Dateline December 2nd --- In a stunning opening-night outcome, three-time reigning Ivy League champion Harvard was rocked 5-4 by Dartmouth in Hanover Tuesday night on a wild evening that culminated with a 13-11 fifth-game victory in the last match on court by No. 4 player Matt Giegerich, one of three talented Dartmouth freshmen whose varsity careers have now begun with the greatest team achievement in the history of Dartmouth squash. Since the resumption of intercollegiate play after World War II with the 1946-47 season, Harvard had never lost to Dartmouth, and only in 2009, when the Crimson fielded one of its weakest men’s teams, had Dartmouth won as many as four matches in any of its dual meets against Harvard during the past seven decades. Sadly from Dartmouth’s perspective Tuesday night, most of the student body was away on an extended Thanksgiving break, meaning that they missed the masterpiece that was authored by its squash team.

   Harvard, playing without top-four Dylan Murray and the injured Seif Abou El Einen, nevertheless swept the top three positions (with David Ryan winning at No. 1 over Dartmouth freshman Carson Spahr, Brian Koh surviving a tough four-gamer with Alvin Heumann at No. 2 and Bradley Smith straight-setting the third Dartmouth freshman, Samuel Epley, at No. 3) and took four of the top five. But Dartmouth took the Nos. 6 through 9 slots, evincing a level of depth that, coupled with the ability of several of its players to come through in the clutch moments of their matches, accounted for this truly eyebrow-raising outcome.

    Brian Giegerich started off what was destined to become a memorable night for the Giegerich family by winning a close match over Crimson freshman Ethan Shoihet at No. 9, taking a pivotal third game in a tiebreaker to take a 2-1 lead and pounding through the fourth 11-8. Giegerich’s teammate Nicholas Harrington came through at No. 6 over Alexi Gosset to counter-balance Smith’s win and give Dartmouth a 2-1 advantage after the first tier of matches. Crimson co-captains Koh and Devin McLaughlin notched victories at Nos. 2 and 5 over Heumann and Kyle Martino respectively, but Dartmouth No. 8 James Fisch prevailed 3-0 against Jack Cooper to even the team tally at three matches apiece coming into the last round of matches.

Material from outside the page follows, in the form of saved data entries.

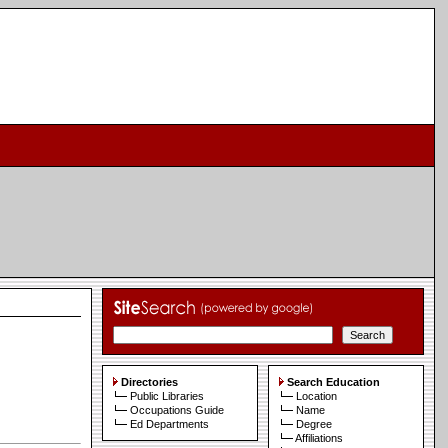
Directories
Search Education
Public Libraries
Location
Occupations Guide
Name
Ed Departments
Degree
Affiliations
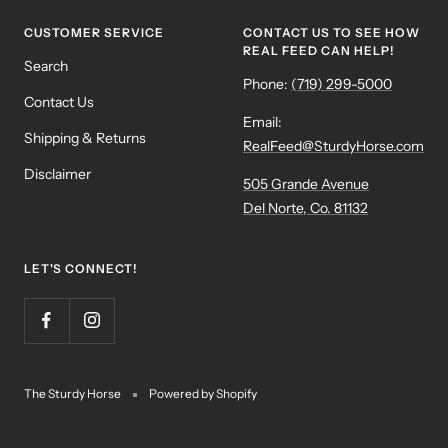
CUSTOMER SERVICE
CONTACT US TO SEE HOW
REAL FEED CAN HELP!
Search
Phone:
(719) 299-5000
Contact Us
Email:
Shipping & Returns
RealFeed@SturdyHorse.com
Disclaimer
505 Grande Avenue
Del Norte, Co. 81132
LET'S CONNECT!
The Sturdy Horse
Powered by Shopify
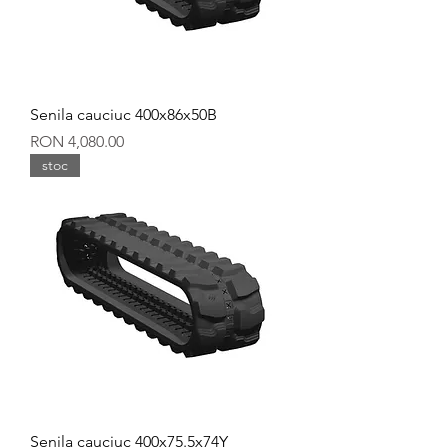
Senila cauciuc 400x86x50B
Price
RON 4,080.00
stoc
Senila cauciuc 400x75.5x74Y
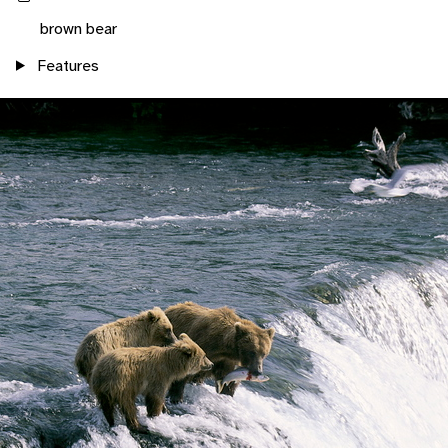
brown bear
Features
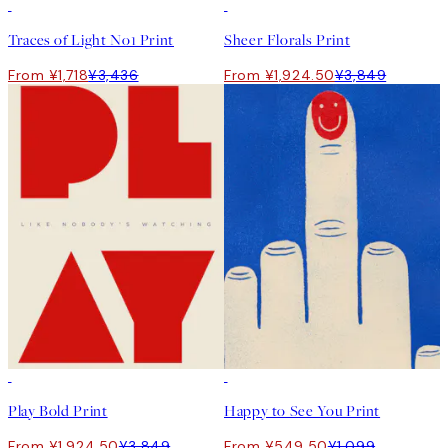
50%*
50%*
Traces of Light No1 Print
Sheer Florals Print
From ¥1,718
¥3,436
From ¥1,924.50
¥3,849
50%*
50%*
Play Bold Print
Happy to See You Print
From ¥1,924.50
¥3,849
From ¥549.50
¥1,099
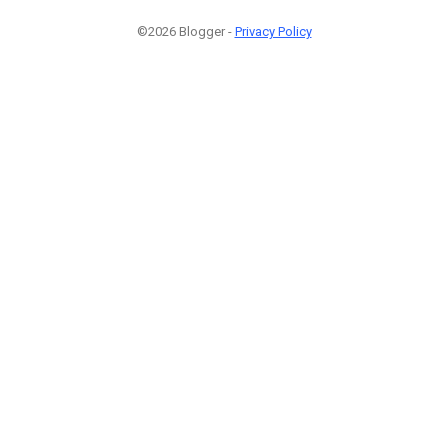
©2026 Blogger -
Privacy Policy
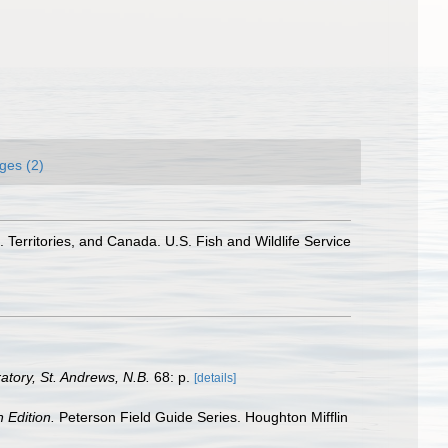
ges (2)
 Territories, and Canada. U.S. Fish and Wildlife Service
tory, St. Andrews, N.B.
68: p.
[details]
h Edition.
Peterson Field Guide Series. Houghton Mifflin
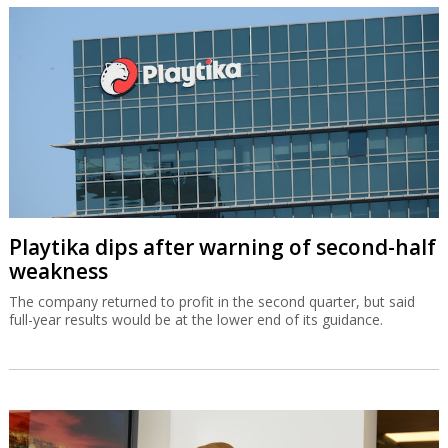
Playtika dips after warning of second-half
weakness
The company returned to profit in the second quarter, but said
full-year results would be at the lower end of its guidance.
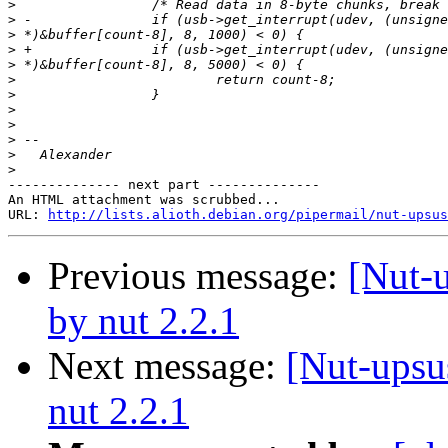
>
>
>
>
>
>
>
>
>
>
>
>
-------------- next part --------------

An HTML attachment was scrubbed...

URL: 
http://lists.alioth.debian.org/pipermail/nut-upsu
Previous message:
[Nut-
by nut 2.2.1
Next message:
[Nut-upsu
nut 2.2.1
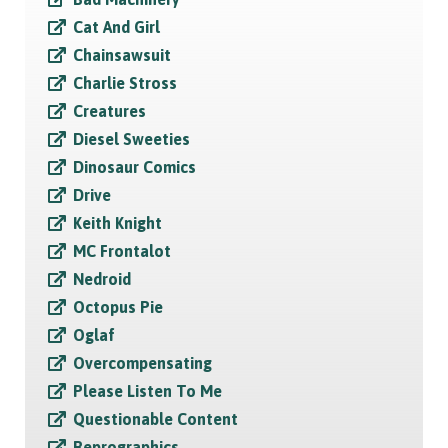
Cat And Girl
Chainsawsuit
Charlie Stross
Creatures
Diesel Sweeties
Dinosaur Comics
Drive
Keith Knight
MC Frontalot
Nedroid
Octopus Pie
Oglaf
Overcompensating
Please Listen To Me
Questionable Content
Reprographics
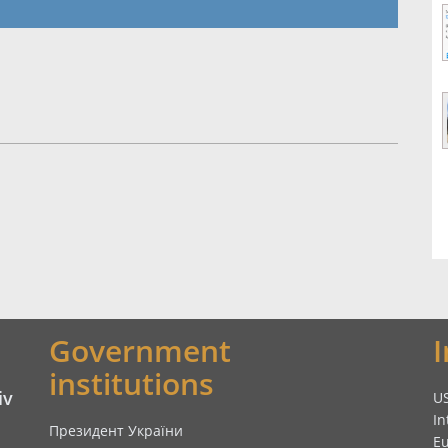
Government
institutions
iv
U
In
Президент України
E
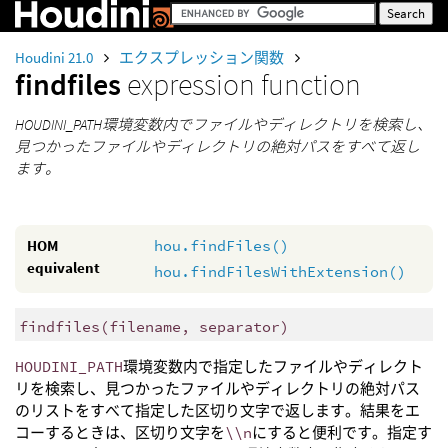
Houdini 21.0
エクスプレッション関数
findfiles
expression function
HOUDINI_PATH環境変数内でファイルやディレクトリを検索し、
見つかったファイルやディレクトリの絶対パスをすべて返し
ます。
HOM
hou.findFiles()
equivalent
hou.findFilesWithExtension()
findfiles
(
filename, separator)
HOUDINI_PATH
環境変数内で指定したファイルやディレクト
リを検索し、見つかったファイルやディレクトリの絶対パス
のリストをすべて指定した区切り文字で返します。結果をエ
コーするときは、区切り文字を
\\n
にすると便利です。指定す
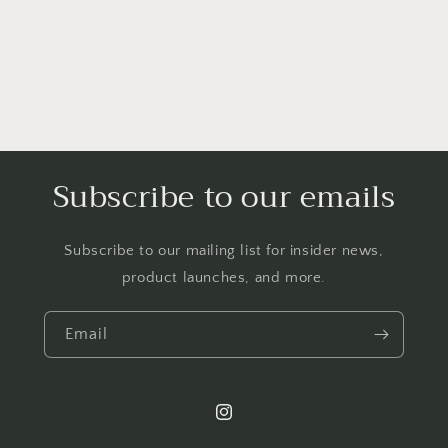
Subscribe to our emails
Subscribe to our mailing list for insider news,
product launches, and more.
Email
Instagram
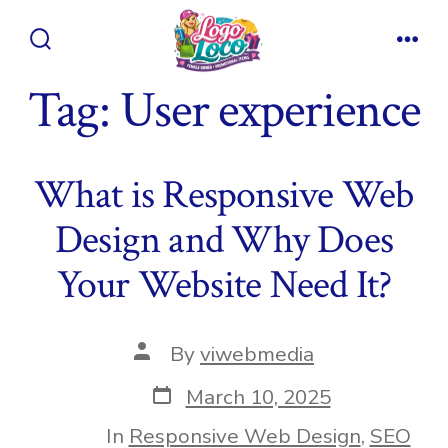
Skip
to
Search
Men
content
Toggle
Tag:
User experience
What is Responsive Web
Design and Why Does
Your Website Need It?
Post
By
viwebmedia
author
Post
March 10, 2025
date
In
Responsive Web Design
,
SEO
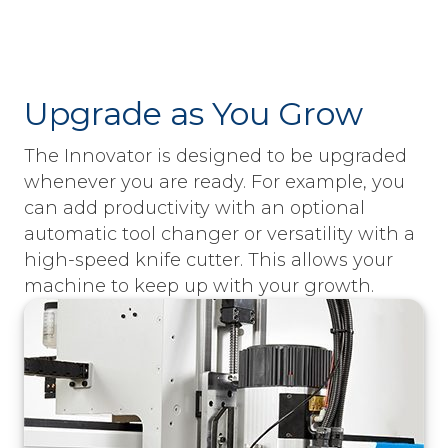
Upgrade as You Grow
The Innovator is designed to be upgraded
whenever you are ready. For example, you
can add productivity with an optional
automatic tool changer or versatility with a
high-speed knife cutter. This allows your
machine to keep up with your growth.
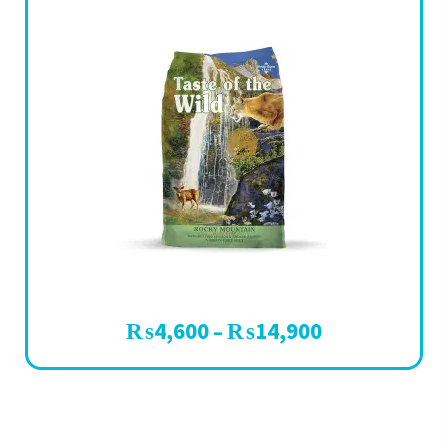
₨
4,600
₨
14,900
–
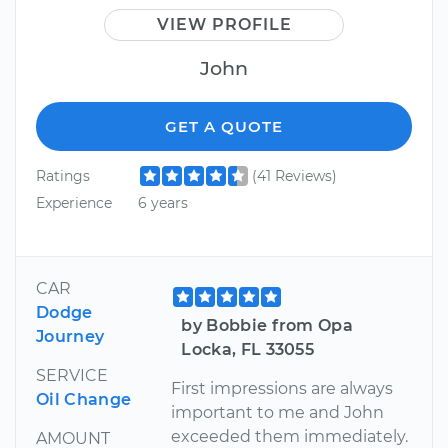
VIEW PROFILE
John
GET A QUOTE
Ratings
(41 Reviews)
Experience
6 years
CAR
Dodge
by Bobbie from Opa
Journey
Locka, FL 33055
SERVICE
First impressions are always
Oil Change
important to me and John
exceeded them immediately.
AMOUNT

   Spahr, who this past spring teamed with his father, Chris, the head pro at the University Club of Boston, to win the U. S. Father & Son Doubles title for the second time in the past four years, lost to his more experienced Irish-born opponent Ryan, but Glen Brickmann kept Dartmouth’s hopes alive, emulating his teammate Brian Giegerich by rallying to a 14-12 third-game tally en route to a close four-game victory over Matt Roberts. This left the overall outcome to Matt Giegerich and his Harvard counterpart Madhav Dhingra, who led two games to one and later rallied from 4-8 to 9-8 in the fifth game. But Giegerich won the next two points in a tense sequence that eventually seesawed to 11-all.

  At this juncture, Dhingra, who usually plays solid, low-risk squash, inexplicably gambled on a backhand reverse-corner off the back wall that caught the top of the tin. Thus reprieved, and presented with his third match-ball, Giegerich buried a forehand drop shot winner for 13-11, leaving in his wake a transformed Ivy League landscape and sending the vaunted Crimson contingent back to Cambridge with an unexpected loss that they will have to chew on until the Ivy League schedule resumes in January.